Our research has assisted in identifying correlations between age, income, physical function, and components of self-efficacy for exercise. Bandura's17 social cognitive theory suggests that self-efficacy can be increased in 4 principle ways: mastery experiences, social modeling, persuasion, and reducing negative reactions. Future investigation of the specific factors influencing exercise self-efficacy in patients with CHD is important, and will enable health care professionals to implement strategies to improve self-efficacy in concert with Bandura's theory. By breaking down barriers to adopting exercise and habitual physical activity, health care professionals can promote wellness and secondary prevention in this patient population so in need of improved health. Possibly by indentifying patients with low exercise self-efficacy and low habitual physical activity prior to hospital discharge; interventions can be implemented for those individuals most at risk for sedentary behaviors. With rationing of health care resources it is important to determine who would benefit most and from what type of rehabilitation services.
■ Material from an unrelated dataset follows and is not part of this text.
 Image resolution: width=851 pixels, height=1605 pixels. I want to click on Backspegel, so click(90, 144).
Several factors must be considered when interpreting the results of this study. This was a cross-sectional study and therefore results cannot be extrapolated to describe the evolution of change in exercise and activity self-efficacy in patients with CHD. For example, some study participants may have been recently diagnosed with CHD, while others may have already received the benefits of cardiac rehabilitation prior to this hospital admission. In addition, since the participants in this study were hospitalized, their medical acuity may have artificially altered their self-efficacy scores. It is possible that during hospitalization a patient with CHD may become recommitted to exercise behaviors due to his current medical event. It is equally plausible that a patient hospitalized for CHD may feel her health is worse than previously thought and therefore have low self-confidence for physical activity. Additionally, the patients with CHD in this study may represent a biased sample, since only patients who elected to volunteer for participation could be included in data collection. Lastly, it is important to note that although several correlations were found to be significant, their values indicate only a moderate relationship (r < 0.50) between variables.
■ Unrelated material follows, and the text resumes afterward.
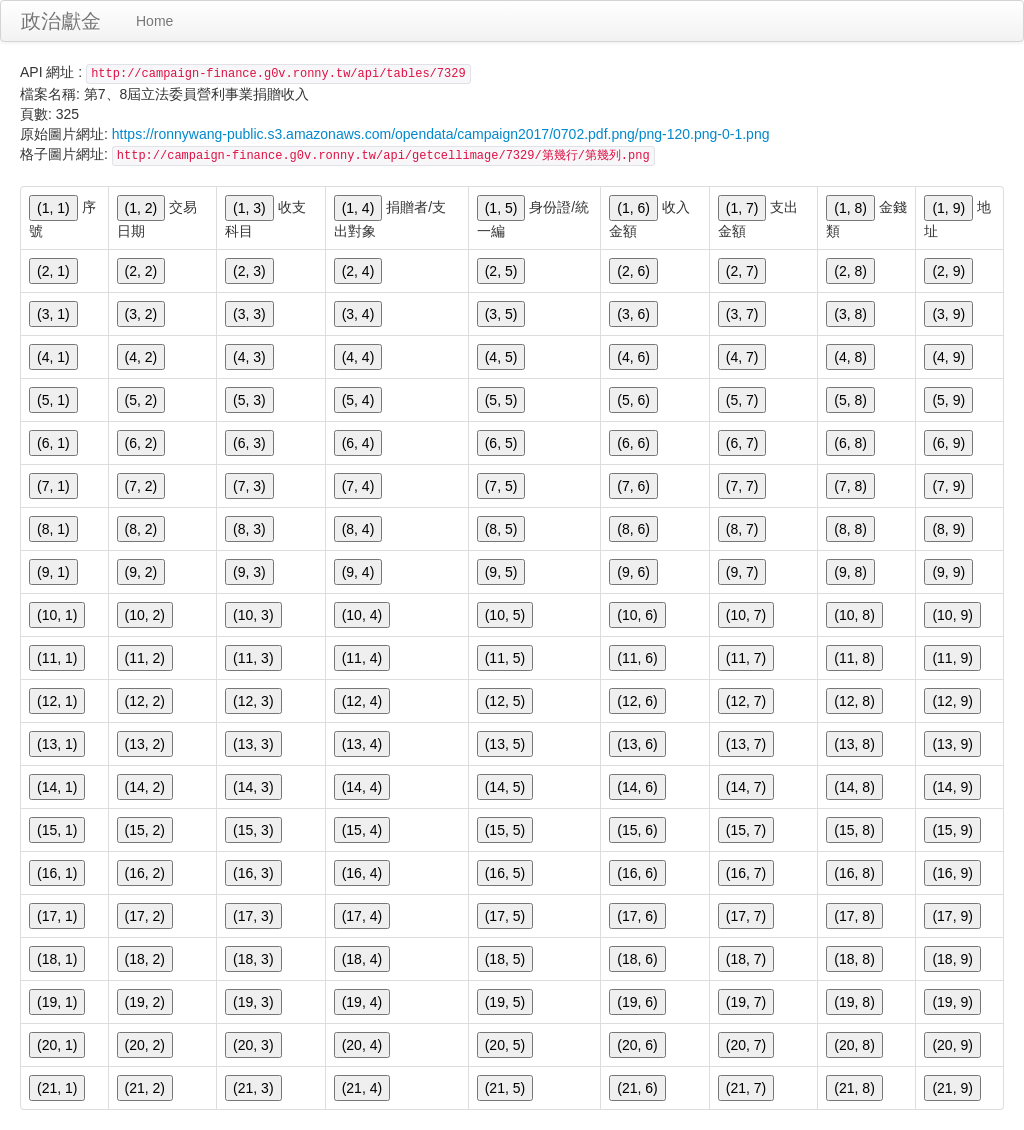 This screenshot has height=1130, width=1024. Describe the element at coordinates (505, 1045) in the screenshot. I see `(20, 5)` at that location. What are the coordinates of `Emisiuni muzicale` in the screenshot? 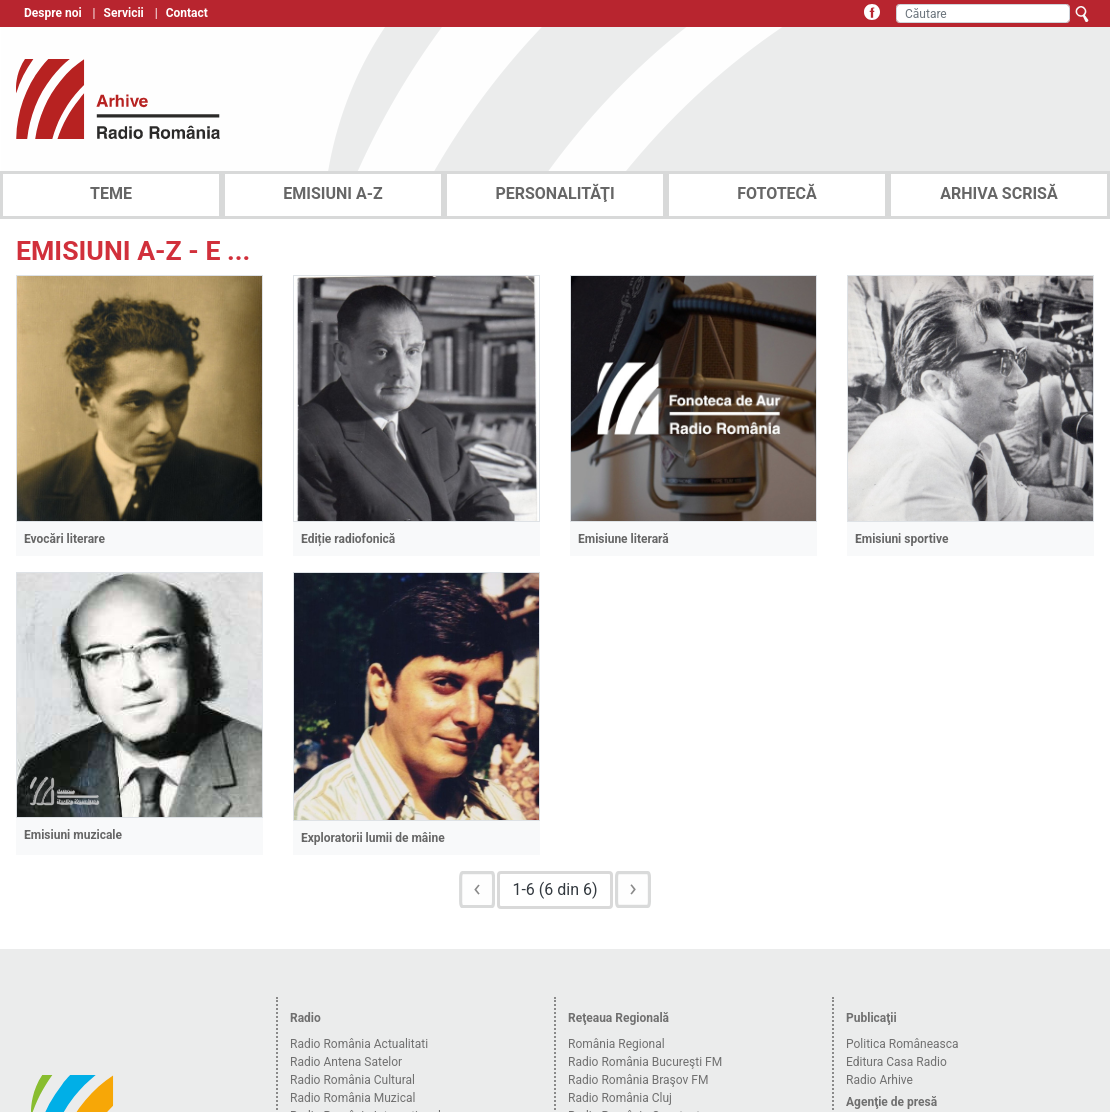 It's located at (73, 835).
Study results suggest that patients with CHD are at risk for exercise drop out, and many fail to meet minimum exercise guidelines. Further, patients with higher income may have more resources to support their exercise adherence. Patients with lower physical function are less likely to independently engage in previous physical activities after a cardiac event compared to those with higher physical function. Results also may indicate that age brings experience and possibly confidence in coping with physical impairments. The majority of fallers failed to meet minimum exercise guidelines, indicating that fear of falling may contribute to activity restriction. It is important to identify factors that are associated with exercise self-efficacy. While multiple factors may contribute to higher or lower self-efficacy within a specific patient population, strategies to increase self-efficacy and patients' participation in their own care should be implemented.


This study was supported by funds from Distinguished Professorship in Physical Therapy at Eastern Washington University.